Source records:
■ ■ ■ ■

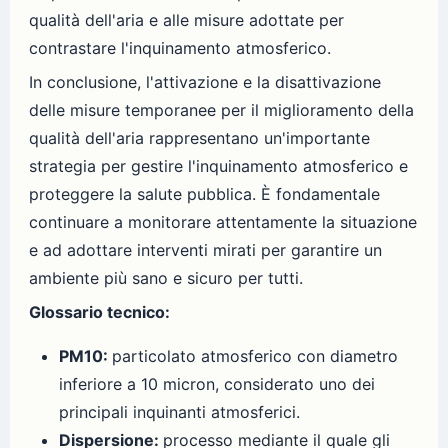
qualità dell'aria e alle misure adottate per
contrastare l'inquinamento atmosferico.
In conclusione, l'attivazione e la disattivazione
delle misure temporanee per il miglioramento della
qualità dell'aria rappresentano un'importante
strategia per gestire l'inquinamento atmosferico e
proteggere la salute pubblica. È fondamentale
continuare a monitorare attentamente la situazione
e ad adottare interventi mirati per garantire un
ambiente più sano e sicuro per tutti.
Glossario tecnico:
PM10:
particolato atmosferico con diametro
inferiore a 10 micron, considerato uno dei
principali inquinanti atmosferici.
Dispersione:
processo mediante il quale gli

■ ■ ■ ■

What is required: Pick each line holding the word "inquinamento" out of the data and copy it.

Exercise solution:
contrastare l'inquinamento atmosferico.
strategia per gestire l'inquinamento atmosferico e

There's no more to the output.